In the coming years Network Rail will undertake an ambitious modernisation plan in Wales, renewing tracks and replacing ageing signalling equipment across Wales and the border counties. This includes signalling improvements from Newport to Shrewsbury and Flint to Llandudno, improving line speeds and increasing our ability to run more trains.

But as important as this set of improvements within Wales is, the real economic benefit comes about through the interaction with other projects elsewhere on the network, like HS2, which will improve Wales’s connectivity to UK and international markets.

The current insular nature of Welsh politics all too often reduces the debate on rail from a discussion about strategic UK-wide investment, to one looking at the narrow benefits of improving only those lines that run within our borders.

But no single project should be looked at in isolation from the bigger vision.

As a result of the £1 billion electrification of the Great Western Mainline, the £895 million unclogging of the Reading bottleneck, coupled with the £14.8 billion Crossrail project in London, passengers and businesses in South Wales will see the benefits of faster links straight into Europe’s largest financial centre.

Cardiff to Canary Wharf in two hours is going to become a powerful part of the inward investment message with Cardiff’s own financial and legal sectors set to expand in the decades ahead.

Furthermore, the planned £500million investment in a direct link between Reading and Heathrow is a vital investment for Welsh business. It could cut 30 minutes off the journey from south Wales to Heathrow Airport.

All of these opportunities will be enhanced even further through the HS2 interchange at Old Oak Common which will connect the improved Great Western line to Britain’s new high speed network.

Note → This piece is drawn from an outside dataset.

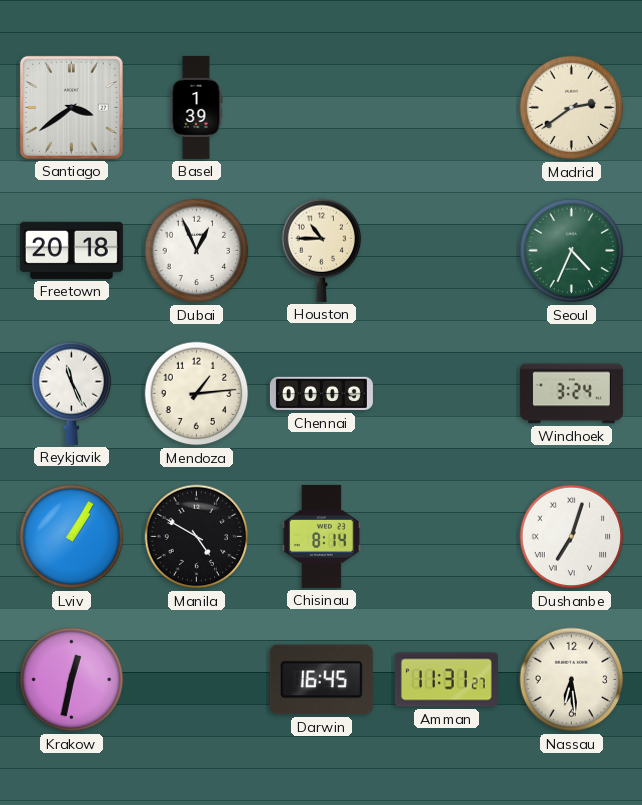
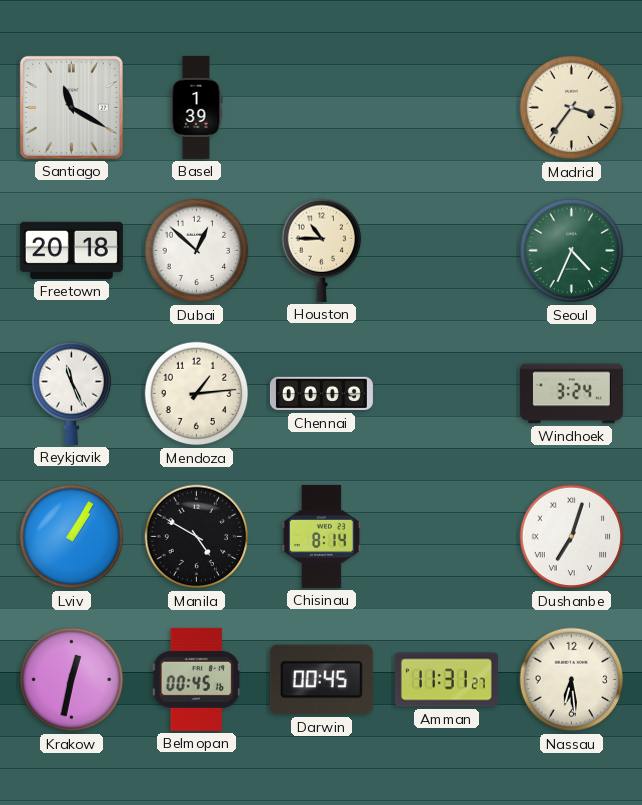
Santiago: 3:39 -> 11:20
Madrid: 2:39 -> 3:36
Dubai: 12:56 -> 12:52
Belmopan: none -> 00:45
Darwin: 16:45 -> 00:45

For North Wales the planned HS2 hub station at Crewe will provide access to high speed passenger services and unlock new employment and business opportunities in the region. North east Wales and north west England form one single economic entity and HS2 will foster even closer integration.

But the vision goes even further, because HS2 will also help strengthen the business case for electrification of the north Wales lines. Electrification in north Wales would ensure that Wales maximises the benefits from the investment in HS2 and allow through services to Holyhead. The Wales Office is working closely with local authorities and business groups in North Wales to to develop this business case.

HS2 is a central part of our ambition to build a stronger economy across the UK. KPMG estimates that HS2 could boost the UK’s economy by £15 billion per year within five years of the network opening.

There are clear benefits from the outset for those living in Wales. But these benefits multiply when the other major projects which comprise our vision for rail are factored in.

As in the days of Brunel and Stephenson there is no shortage of people who are determined to spread doubt and aim low. Investment on this scale is certainly daunting. But the prize for the Welsh economy is too big to allow insularity and lack of ambition to get in the way of a new era of growth for our railways.